(Extracted page text data)
——————————

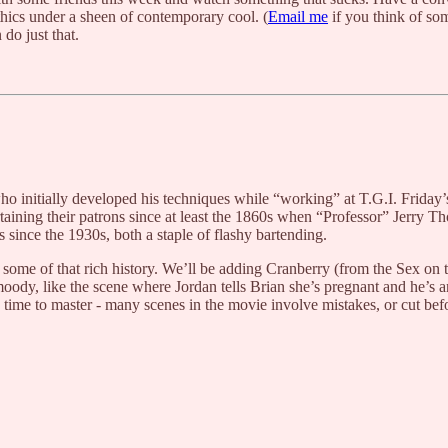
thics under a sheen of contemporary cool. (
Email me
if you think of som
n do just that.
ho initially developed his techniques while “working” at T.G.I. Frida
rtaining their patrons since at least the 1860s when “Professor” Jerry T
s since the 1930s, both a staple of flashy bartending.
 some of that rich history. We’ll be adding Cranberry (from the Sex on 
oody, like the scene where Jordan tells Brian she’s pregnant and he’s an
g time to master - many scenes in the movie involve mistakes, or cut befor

——————————

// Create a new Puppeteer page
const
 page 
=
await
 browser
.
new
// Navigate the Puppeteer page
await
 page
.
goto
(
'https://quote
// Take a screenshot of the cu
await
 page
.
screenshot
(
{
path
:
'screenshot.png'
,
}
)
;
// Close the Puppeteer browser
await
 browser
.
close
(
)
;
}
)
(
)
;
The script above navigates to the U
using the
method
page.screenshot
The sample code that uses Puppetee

——————————

> ASSIGNED TASK: Wherever the string "Puppeteer" appears in a line of the records, copy that line.

> WRITTEN RESPONSE:
// Create a new Puppeteer page
// Navigate the Puppeteer page
// Close the Puppeteer browser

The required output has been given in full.